## Saved data entries
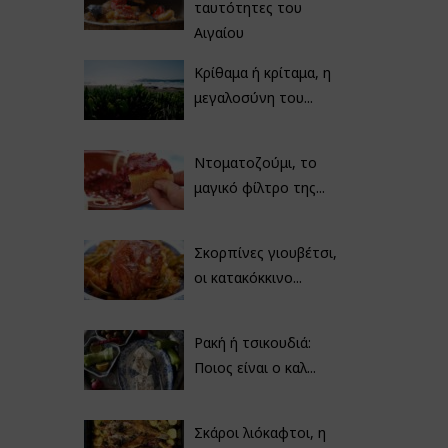
ταυτότητες του
Αιγαίου
Κρίθαμα ή κρίταμα, η
μεγαλοσύνη του...
Ντοματοζούμι, το
μαγικό φίλτρο της...
Σκορπίνες γιουβέτσι,
οι κατακόκκινο...
Ρακή ή τσικουδιά:
Ποιος είναι ο καλ...
Σκάροι λιόκαφτοι, η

## Task details
Repeat every record above exactly, but drop the pictures.

## The completed task
ταυτότητες του
Αιγαίου
Κρίθαμα ή κρίταμα, η
μεγαλοσύνη του...
Ντοματοζούμι, το
μαγικό φίλτρο της...
Σκορπίνες γιουβέτσι,
οι κατακόκκινο...
Ρακή ή τσικουδιά:
Ποιος είναι ο καλ...
Σκάροι λιόκαφτοι, η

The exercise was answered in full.